広島、ACL2没収試合に関して4つの原因と再発防止策を発表…準々決勝参加報酬は半額が支払われず
2025年3月21日(金)15時8分 サッカーキング
広島がACL2没収試合についての概要と再発防止策を発表
2024−25シーズンより新設されたACL2に参戦した広島は、リーグステージを5勝1敗という成績で終えると、、ラウンド16ではナムディンFC(ベトナム)を2戦合計7−0で撃破。ライオン・シティ・セーラーズ(シンガポール)との顔合わせとなった準々決勝では、本拠地『エディオンピースウイング広島』で行われたファーストレグを6−1で制し、ベスト4進出に王手をかけたかに思われた。
しかし、この試合で新天地デビューを飾り、投入直後にはネットを揺らしたフランス人FWヴァレール・ジェルマンについて、広島加入以前の昨年2月に科された出場停止処分を消化していなかったことが判明。アジアサッカー連盟(AFC)はファーストレグを没収試合とし、ライオン・シティ・セーラーズの3−0での勝利扱いとすることを発表した。大逆転を目指して敵地に乗り込んだ広島だったが、セカンドレグは1−1で終了し、ベスト4進出を逃している。
今回の発表では、没収試合だけに留まらず、広島に1000ドル(約15万円)の罰金処分が科されたことも明らかに。
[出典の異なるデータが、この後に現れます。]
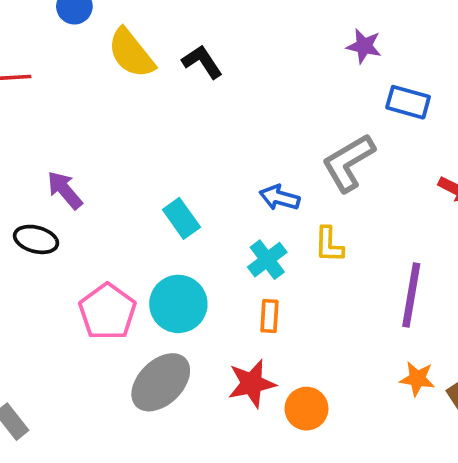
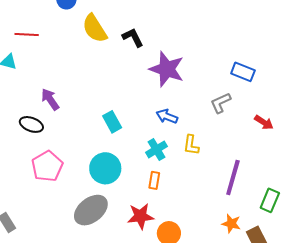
purple star: (364, 46) -> (167, 69), moved, size x1.8
gray L-shape: (348, 163) -> (221, 103), moved, size x0.7
pink pentagon: (107, 312) -> (47, 166), moved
また、準々決勝の参稼報酬16万ドル(約2400万円)のうち8万ドル(約1200万円)の支払いも行われないようだ。
クラブは外部有識者のアドバイスの元、久保雅義代表取締役社長の取締役報酬月額10%の自主返納2カ月、雨野裕介強化本部長の基本報酬月額の10%の違約金徴収1カ月、栗原圭介強化部長の基本報酬月額5%の違約金徴収1カ月という処分を科すことを決定。久保氏については本人から申し出により、期間は6カ月となるようだ。
なお、今回の事案の概要、原因、再発防止策は以下の通り。
◼︎概要
①当該選手は移籍に際し、オーストラリアリーグにおける試合中の違反行為に対し、2試合の出場停止処分を科された状態でサンフレッチェ広島へ移籍。FIFA規則に基づき、当該残存の2試合の出場停止処分について移籍先の日本において消化が必要である旨、オーストラリアサッカー協会から日本サッカー協会(JFA)宛に書面による通知を受け取った。念のため、本件に関しJリーグに照会したところ、本件出場停止処分の消化は国内リーグのみに適用されるため、ACL2に影響がないとのことだった。
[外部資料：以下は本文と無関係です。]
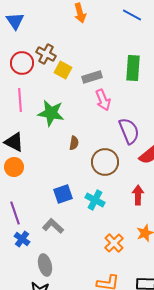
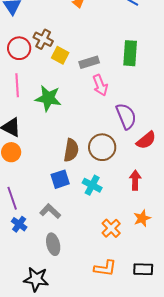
brown semicircle: (74, 143) -> (71, 150), moved, size x1.6
gray ellipse: (45, 265) -> (53, 244), moved

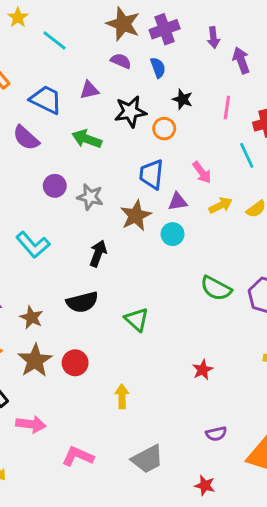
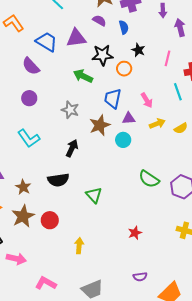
purple triangle: (89, 90) -> (76, 38), size x1.5
green arrow: (87, 139) -> (83, 76), moved
purple circle: (55, 186) -> (29, 98), moved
②当該選手からUEFAチャンピオンズリーグでの退場についての申告があった。それを受けクラブとしてその後のAFCカップにも出場していたことを確認し、Jリーグから直近のAFCカップ公式記録を取り寄せた。内容の確認を行い退場等の記録はなかったため、問題ないと考えた。Jリーグ担当者からは、懲罰通知は選手や所属クラブが書面で受領しているはずなので、選手・元クラブに詳細を確認するようアドバイスがあった。その後当該選手からUEFAチャンピオンズリーグではなく、AFCでの大会で出場停止処分が残っているのではないかとの訂正があった。しかし、公式記録で出場していたこと、そして退場等の記録がないことを既に確認していたので、引き続き問題ないと判断し当該選手の出場登録を決めた。
③試合日前日のMCM(マッチコーディネーションミーティング)資料内においても当該選手の出場停止の記載はなく、試合当日もAFCから出場停止選手について指摘事項はなかった。
④3月6日にAFCから違反通知(出場資格がない選手を出場させた)の通達があり、クラブとして初めて当該選手のAFC競技会における出場停止処分を認識。試合終了後の行為による出場資格停止処分であったため、AFCカップ公式記録には退場等の記載がされていなかったことが判明。AFCへ弁明書を提出するも、3月8日にAFCから確定した懲罰処分の通達があった。
◼︎原因
①AFCのレギュレーションでは「AFC事務局による参加選手の登録の承認は、その参加選手が本大会に参加する資格を有することを意味するわけではない。各参加クラブは、資格を有する参加選手のみを試合に出場させる責任を負う」となっている。このレギュレーションへの認識の甘さがあったこと。
②オーストラリアサッカー協会の出場停止に関する通知義務は、国内の懲罰未消化に限定されること=「国際大会については、懲罰未消化の通知が届くとは限らない」という認識がJリーグを含め、なかったこと。
③当該選手から出場資格停止の可能性について報告を受けた際、AFCへの直接確認ができるタイミングがあったにも関わらず、詳細なヒアリングを怠たり事案の特異性に気づかず、出場停止の公式記録の確認に終始し、出場可能と判断したこと。
④競技会以外(試合終了後など)での事象で出場資格停止処分を受けた場合、公式記録に記載されないという、レアな事例に遭遇してしまったこと。
◼︎再発防止策
①AFC等国際大会における業務手順の見直しを行うとともに、レギュレーションや参加資格、海外大会ならではの注意点や問題点等を専門家にアドバイスをいただきながら再確認を徹底します。さらに、海外(AFC)とのコミュニケーションをとれる体制を構築していきます。
②移籍選手の出場停止処分等のクリティカルな情報については、調査を徹底します。
③海外案件に関してのJリーグ/JFAとの連携について再確認します。日本のクラブが海外大会において失敗を繰り返さないよう、Jリーグ/JFAの相談機能の強化及び相談ルートの確立を働きかけていきます。
今回の事案を厳粛に受け止め、クラブをあげて信頼回復に努めてまいります。